Wednesday, August 22, 2012

On Scarves


Weather is a funny thing.  If this were Toronto, we’d be in mid-Febuary and sliding across heaps of old, frozen snow, but all this week the weather has been divine - warm, softly breezy and spring-like, instead of deepest winter.  The skies were clear, snow-caps glittered on the mountains - which was itself a marvel. Normally the smoggy soup that we live in here stops you seeing past the end of the street, but this week our eyes stretched out and we saw horizons.  Yesterday I threw open the windows of our apartment to let the warm breezes through and sat in the sun in my shirtsleeves. 
            Today then, came as a bit of a shock.  Today the skies were low and lowering.  Clouds hunkered just above head-height and a mean little drizzle… drizzled, the drops absurdly large and round and settled in our hair and collars like water with a plan.  Then the wind came – an icy wind, fresh from the snow-tops.  It coursed through the streets and avenues and drove the under-dressed Santiagueños - and expecting more of yesterday, we were all under-dressed - down the streets before it.  It was the sort of wind that drives humans into huddles, especially on exposed corners and in the lee of traffic lights, and causes perfect strangers to engage in warming conversation –
             “¡Ay!  ¡Que frio está!” 
            “Y yo sin suetér – sólo esta chaqueta de algodón.”
            A suck of air, a pursing of the lips. “¡Pucha!  ¡Cuidese!  ¡Get yourself indoors!”

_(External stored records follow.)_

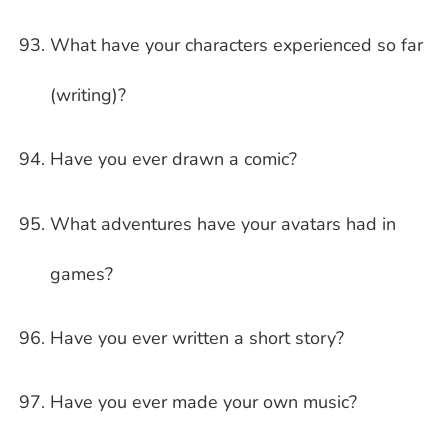
What have your characters experienced so far
(writing)?
Have you ever drawn a comic?
What adventures have your avatars had in
games?
Have you ever written a short story?
Have you ever made your own music?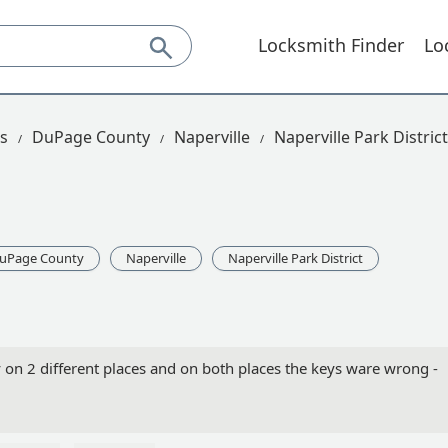
Locksmith Finder
Lo
is
DuPage County
Naperville
Naperville Park District
uPage County
Naperville
Naperville Park District
ry on 2 different places and on both places the keys ware wrong -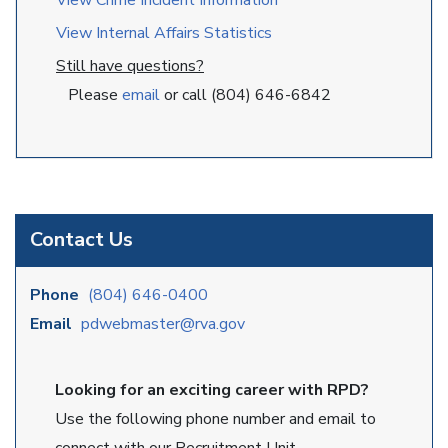
View Crime Incident Information
View Internal Affairs Statistics
Still have questions?
Please
email
or call (804) 646-6842
Contact Us
Phone
(804) 646-0400
Email
pdwebmaster@rva.gov
Looking for an exciting career with RPD?
Use the following phone number and email to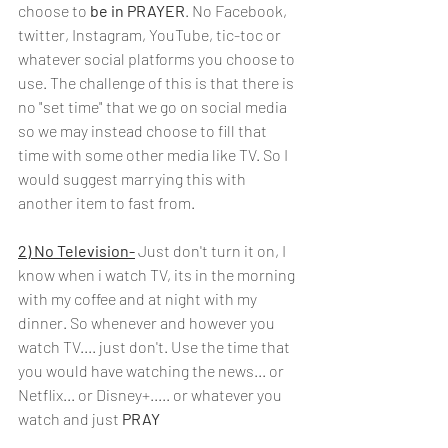
choose to 
be in PRAYER
. No Facebook, 
twitter, Instagram, YouTube, tic-toc or 
whatever social platforms you choose to 
use. The challenge of this is that there is 
no "set time" that we go on social media 
so we may instead choose to fill that 
time with some other media like TV. So I 
would suggest marrying this with 
another item to fast from.
2) No Television-
Just don't turn it on, I 
know when i watch TV, its in the morning 
with my coffee and at night with my 
dinner. So whenever and however you 
watch TV.... just don't. Use the time that 
you would have watching the news... or 
Netflix... or Disney+..... or whatever you 
watch and just
 PRAY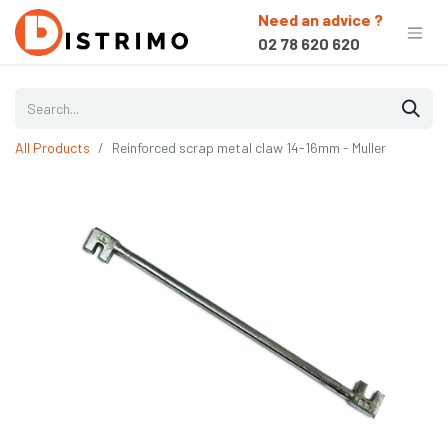
Need an advice ?
02 78 620 620
All Products
Reinforced scrap metal claw 14-16mm - Muller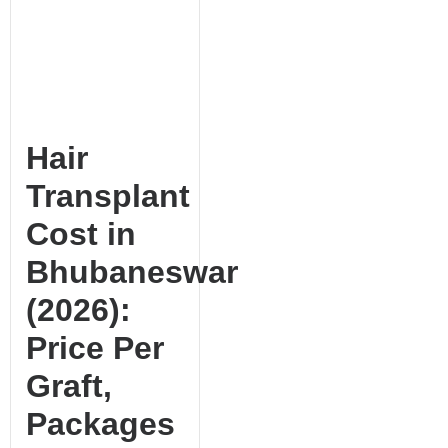
Hair
Transplant
Cost in
Bhubaneswar
(2026):
Price Per
Graft,
Packages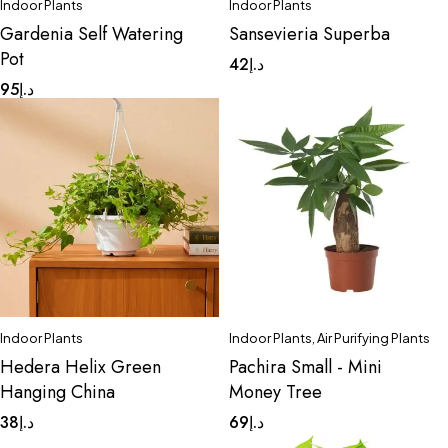
Indoor Plants
Indoor Plants
Gardenia Self Watering
Sansevieria Superba
Pot
42
د.إ
95
د.إ
Indoor Plants
Indoor Plants
,
Air Purifying Plants
Hedera Helix Green
Pachira Small - Mini
Hanging China
Money Tree
38
د.إ
69
د.إ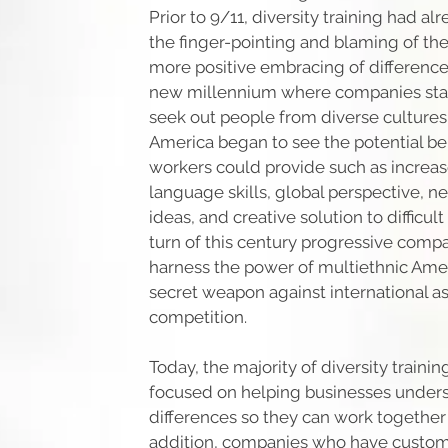
Prior to 9/11, diversity training had a
the finger-pointing and blaming of the 
more positive embracing of differences
new millennium where companies star
seek out people from diverse cultures
America began to see the potential ben
workers could provide such as increas
language skills, global perspective, ne
ideas, and creative solution to difficul
turn of this century progressive com
harness the power of multiethnic Ame
secret weapon against international a
competition.
Today, the majority of diversity training
focused on helping businesses unders
differences so they can work together 
addition, companies who have custom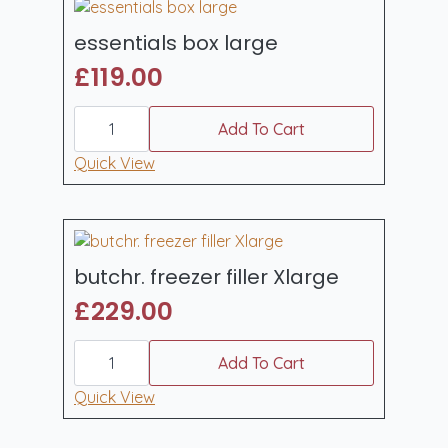
essentials box large
£
119.00
essentials
box
Add To Cart
large
quantity
Quick View
butchr. freezer filler Xlarge
£
229.00
butchr.
freezer
Add To Cart
filler
Xlarge
Quick View
quantity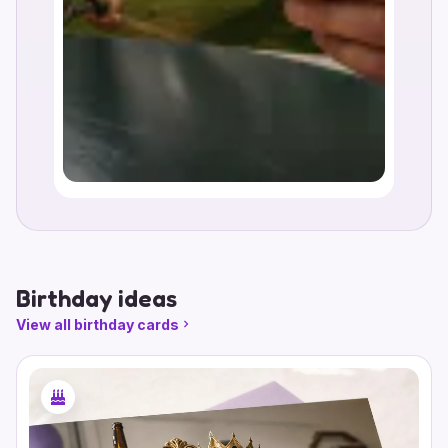
Birthday ideas
View all birthday cards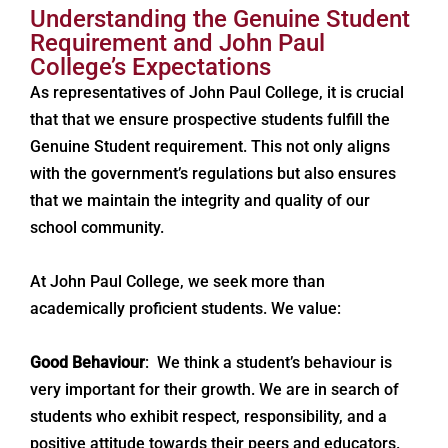
Understanding the Genuine Student
Requirement and John Paul
College’s Expectations
As representatives of John Paul College, it is crucial
that that we ensure prospective students fulfill the
Genuine Student requirement. This not only aligns
with the government’s regulations but also ensures
that we maintain the integrity and quality of our
school community.
At John Paul College, we seek more than
academically proficient students. We value:
Good Behaviour
: We think a student’s behaviour is
very important for their growth. We are in search of
students who exhibit respect, responsibility, and a
positive attitude towards their peers and educators.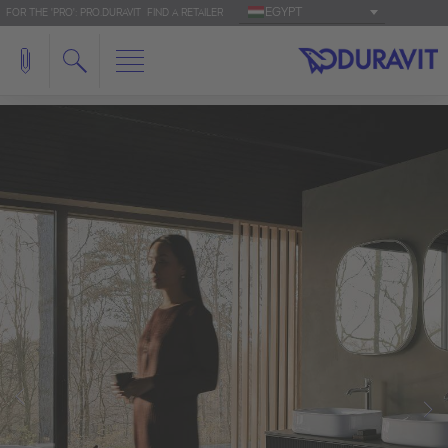
EGYPT
FOR THE 'PRO': PRO.DURAVIT
FIND A RETAILER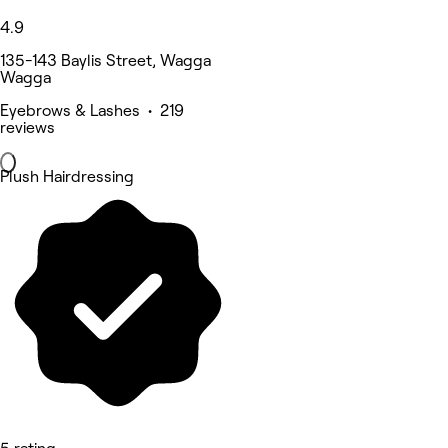
4.9
135-143 Baylis Street, Wagga
Wagga
Eyebrows & Lashes • 219
reviews
Plush Hairdressing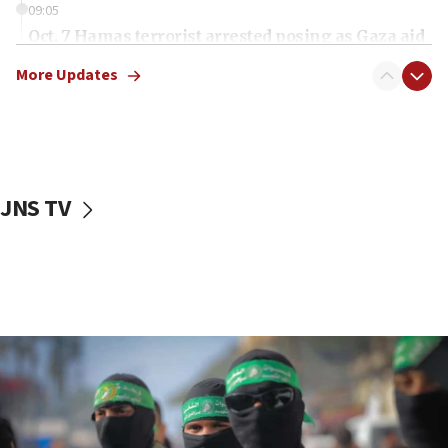
09:05
Oct. 7 Hamas terrorist arrested posing as Gaza aid
truck driver
More Updates
08:50
UNICEF study: Malnutrition lower in Gaza than in
surrounding Arab countries
08:13
CENTCOM: US has redirected 49 commercial
JNS TV
vessels under Iran blockade
08:11
Convicted hate offender quits UK election race
07:42
Israeli Navy conducts largest drill since Oct. 7
06:55
Palestinians attack Israeli civilians who
accidentally entered Jenin in Samaria
06:50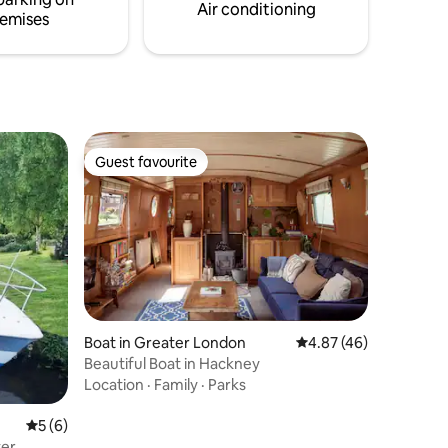
Air conditioning
emises
Guest favourite
Guest favourite
Boat in Greater London
4.87 out of 5 average 
4.87 (46)
Beautiful Boat in Hackney
Location
·
Family
·
Parks
5 out of 5 average rating, 6 reviews
5 (6)
ter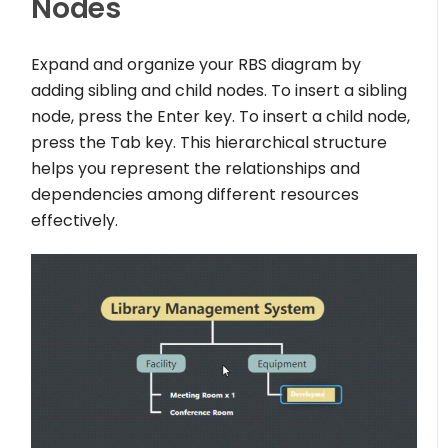
Nodes
Expand and organize your RBS diagram by
adding sibling and child nodes. To insert a sibling
node, press the Enter key. To insert a child node,
press the Tab key. This hierarchical structure
helps you represent the relationships and
dependencies among different resources
effectively.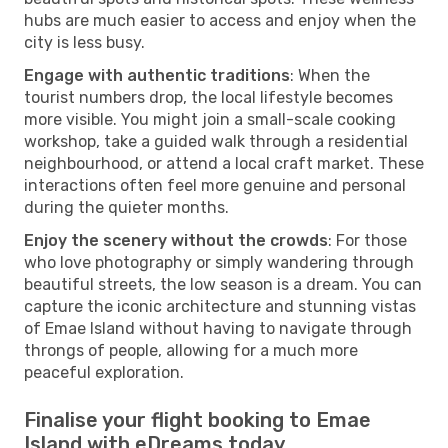
hubs are much easier to access and enjoy when the
city is less busy.
Engage with authentic traditions
: When the
tourist numbers drop, the local lifestyle becomes
more visible. You might join a small-scale cooking
workshop, take a guided walk through a residential
neighbourhood, or attend a local craft market. These
interactions often feel more genuine and personal
during the quieter months.
Enjoy the scenery without the crowds
: For those
who love photography or simply wandering through
beautiful streets, the low season is a dream. You can
capture the iconic architecture and stunning vistas
of Emae Island without having to navigate through
throngs of people, allowing for a much more
peaceful exploration.
Finalise your flight booking to Emae
Island with eDreams today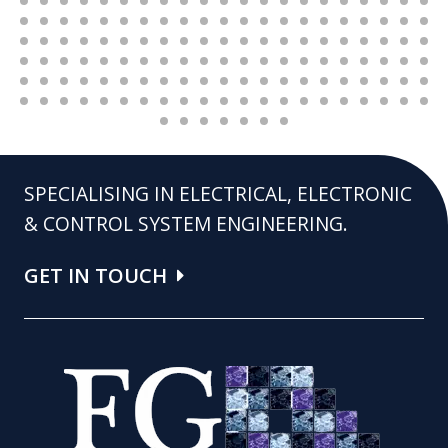
SPECIALISING IN ELECTRICAL, ELECTRONIC
& CONTROL SYSTEM ENGINEERING.
GET IN TOUCH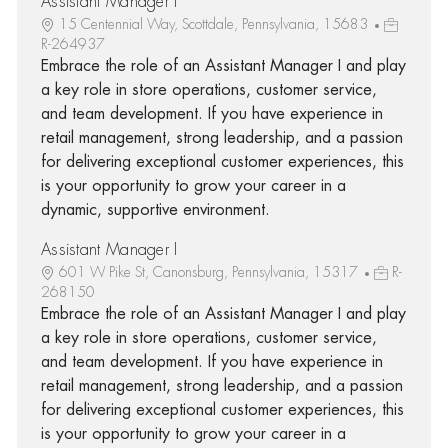
Assistant Manager I
15 Centennial Way, Scottdale, Pennsylvania, 15683
R-264937
Embrace the role of an Assistant Manager I and play
a key role in store operations, customer service,
and team development. If you have experience in
retail management, strong leadership, and a passion
for delivering exceptional customer experiences, this
is your opportunity to grow your career in a
dynamic, supportive environment.
Assistant Manager I
601 W Pike St, Canonsburg, Pennsylvania, 15317
R-
268150
Embrace the role of an Assistant Manager I and play
a key role in store operations, customer service,
and team development. If you have experience in
retail management, strong leadership, and a passion
for delivering exceptional customer experiences, this
is your opportunity to grow your career in a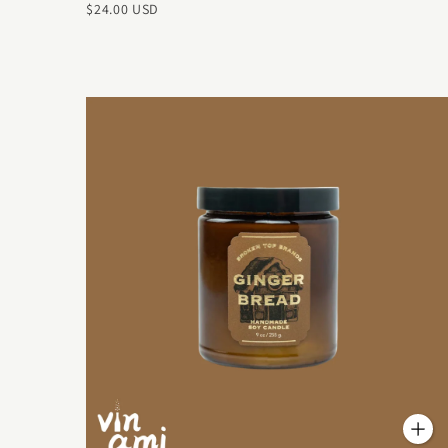
$24.00 USD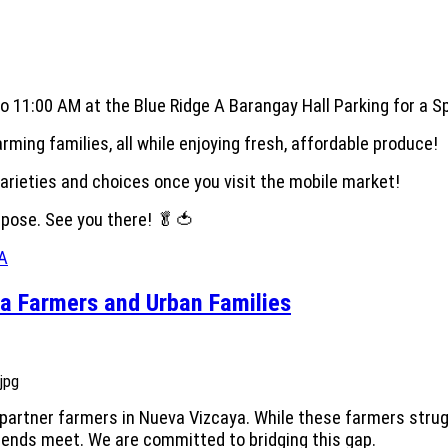
 11:00 AM at the Blue Ridge A Barangay Hall Parking for a Sp
ming families, all while enjoying fresh, affordable produce!
varieties and choices once you visit the mobile market!
urpose. See you there! 🥬🍅
eA
a Farmers and Urban Families
artner farmers in Nueva Vizcaya. While these farmers strugg
e ends meet. We are committed to bridging this gap.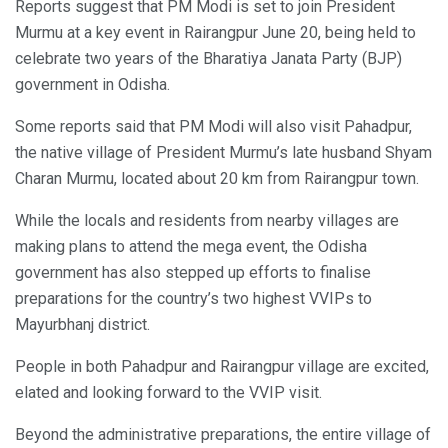
Reports suggest that PM Modi is set to join President
Murmu at a key event in Rairangpur June 20, being held to
celebrate two years of the Bharatiya Janata Party (BJP)
government in Odisha.
Some reports said that PM Modi will also visit Pahadpur,
the native village of President Murmu’s late husband Shyam
Charan Murmu, located about 20 km from Rairangpur town.
While the locals and residents from nearby villages are
making plans to attend the mega event, the Odisha
government has also stepped up efforts to finalise
preparations for the country’s two highest VVIPs to
Mayurbhanj district.
People in both Pahadpur and Rairangpur village are excited,
elated and looking forward to the VVIP visit.
Beyond the administrative preparations, the entire village of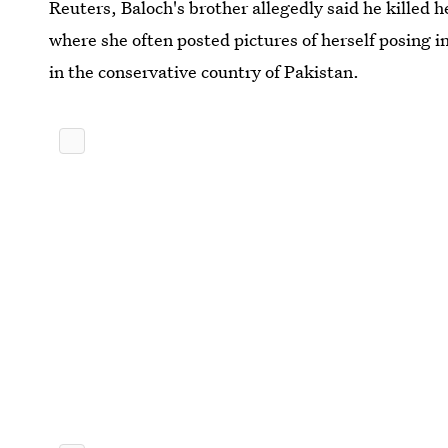
Reuters, Baloch's brother allegedly said he killed 
where she often posted pictures of herself posing i
in the conservative country of Pakistan.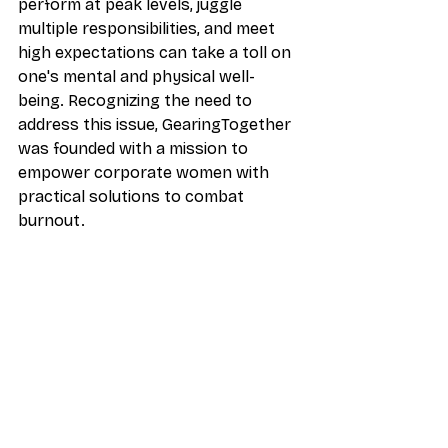
perform at peak levels, juggle 
multiple responsibilities, and meet 
high expectations can take a toll on 
one's mental and physical well-
being. Recognizing the need to 
address this issue, GearingTogether 
was founded with a mission to 
empower corporate women with 
practical solutions to combat 
burnout.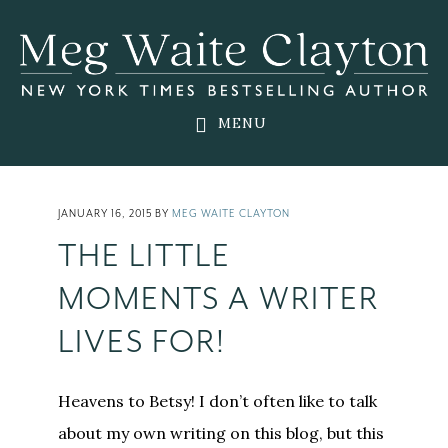
Skip
Skip
Skip
to
to
to
main
primary
footer
content
sidebar
MENU
JANUARY 16, 2015
BY
MEG WAITE CLAYTON
THE LITTLE
MOMENTS A WRITER
LIVES FOR!
Heavens to Betsy! I don’t often like to talk
about my own writing on this blog, but this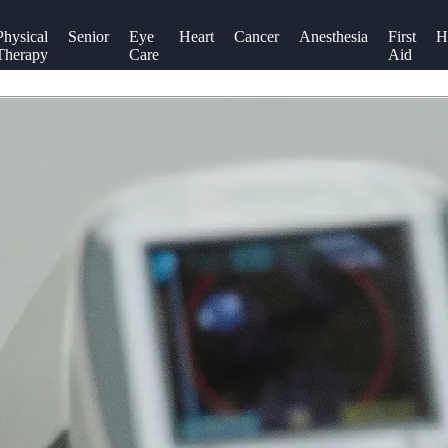
Physical
Senior
Eye
Heart
Cancer
Anesthesia
First
H
Therapy
Care
Aid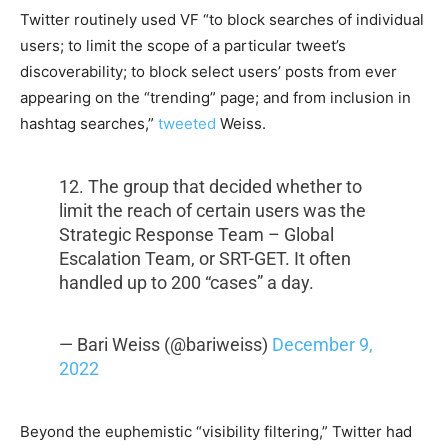
Twitter routinely used VF “to block searches of individual
users; to limit the scope of a particular tweet’s
discoverability; to block select users’ posts from ever
appearing on the “trending” page; and from inclusion in
hashtag searches,”
tweeted
Weiss.
12. The group that decided whether to
limit the reach of certain users was the
Strategic Response Team – Global
Escalation Team, or SRT-GET. It often
handled up to 200 “cases” a day.
— Bari Weiss (@bariweiss)
December 9,
2022
Beyond the euphemistic “visibility filtering,” Twitter had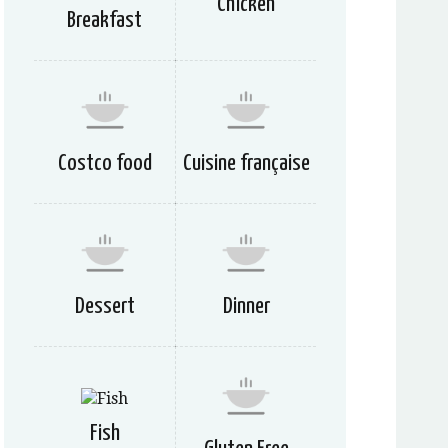
Chicken
Breakfast
Costco food
Cuisine française
Dessert
Dinner
Fish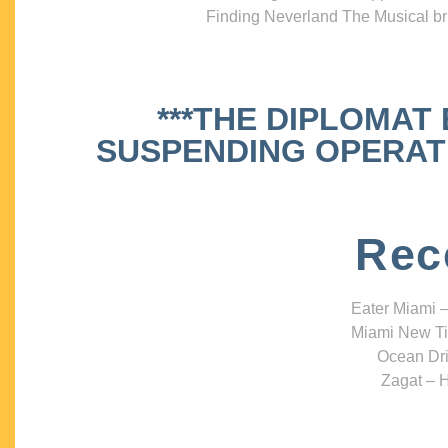
Finding Neverland The Musical bri
***THE DIPLOMAT
SUSPENDING OPERATIO
Rec
Eater Miami –
Miami New Ti
Ocean Dri
Zagat – H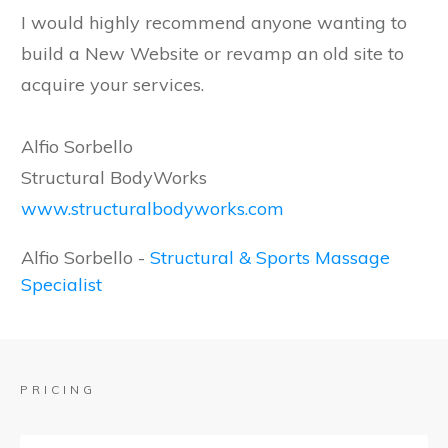
I would highly recommend anyone wanting to
build a New Website or revamp an old site to
acquire your services.
Alfio Sorbello
Structural BodyWorks
www.structuralbodyworks.com
Alfio Sorbello
-
Structural & Sports Massage
Specialist
PRICING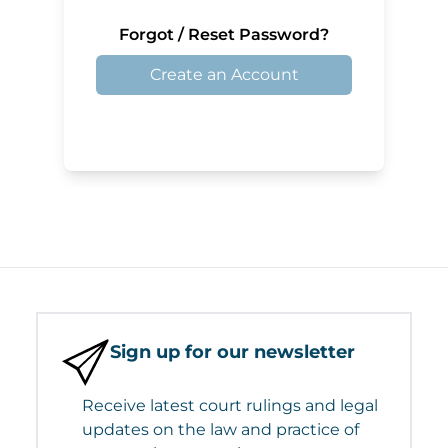
Forgot / Reset Password?
Create an Account
Sign up for our newsletter
Receive latest court rulings and legal
updates on the law and practice of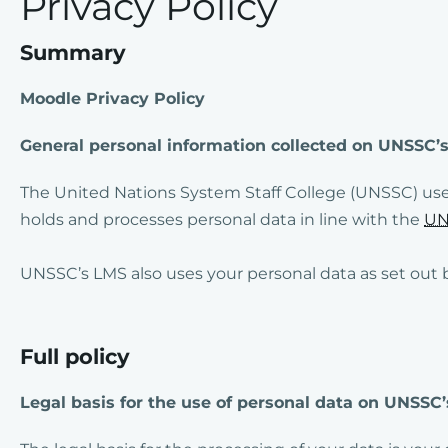
Privacy Policy
Summary
Moodle Privacy Policy
General personal information collected on UNSS
The United Nations System Staff College (UNSSC) us
holds and processes personal data in line with the
UN
UNSSC’s LMS also uses your personal data as set out 
Full policy
Legal basis for the use of personal data on UNSSC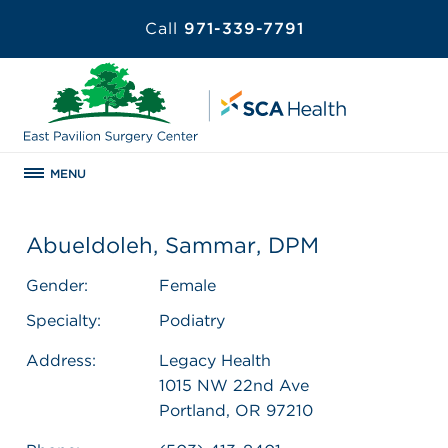
Call
971-339-7791
MENU
Abueldoleh, Sammar, DPM
Gender:
Female
Specialty:
Podiatry
Address:
Legacy Health
1015 NW 22nd Ave
Portland, OR 97210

(“How cold it is!” “And poor me without a sweater – only this thin cotton jacket.”  “Owtch!  Take care of yourself!”)

And then the rain began.  The drizzle quit thinking about things and turned to a solid driving rain.  I burrowed deep beneath my thin shirt and totally inadequate spring jacket and tried vainly to hail a taxi and thought very hard about gloves and umbrellas and scarves. 
            Specifically, the sort of scarf I would be wearing if this were Toronto in mid-February.
            I wore it with my black, fleece-lined winter boots – up to my knees- and my long black down coat – down to my ankles, like a sleeping bag with sleeves, and my pink merino beret that pulled tight way down over my ears, and my Australian shearling gloves – gauntlets that ran halfway up to my elbows.
            But that still left a lot of acreage uncovered, you know?  Nose to chin, all exposed, and when you turn your head in Toronto in November, the wind chill slides under your collar and down your neck – so.
            And in a shop on Bloor Street, I found it – six and a half feet of neon pink rabbit fur.   Thick fur, deep fur, to nuzzle a nose – and bright.  That color did everything but glow in the dark.  It was colorfast, too.  Mr Tabubil discovered that when he accidentally dropped it in the bathtub one night and slipped on the hot-water tap.  (Okay, I lie.  It wasn’t the bathtub.  It was the kitchen sink.)
            Instructions: Anchor one end at the nape of your neck, hold the other out to the side as far as you can reach and begin to turn – anticlockwise, twisting it upward over the bridge of your nose until only your eyes are visible.  Secure it about your ears with the pink hat, and you are ready for November – and even Febuary, when the winds are sharpest.
            But you go out alone.  For the first month, Mr Tabubil refused to step outside of the apartment with me when I went –
            “Muppet Slayer.” 
            “Tinsel-twister.”
            “You Christmas ornament shopping-channel special, you!”
            So I went out and bought a pair of pink gloves and traded in my sensible winter boots for neon-pink snakeskin with a heel.  My toes froze and I slipped on the ice, but I was six times as embarrassing to an embryo engineer in an old university parka.  Mr Tabubil bowed to the blackmail and we went out – together. He only six steps ahead and not exactly holding my hand.
            But familiarity breeds…familiarity.  Two weeks ago, before the warm snap, I tossed on my Santiago-weight equivalent – two meters of rainbow alpaca wool, and Mr Tabubil looked at me and sighed and developed a fond and faintly goopy smile. 
            “I was just thinking” he said. “How nice you look, all bright like that.”
I smiled and went back to the closet for the pink hat.  He tucked his arm under mine and together we went out.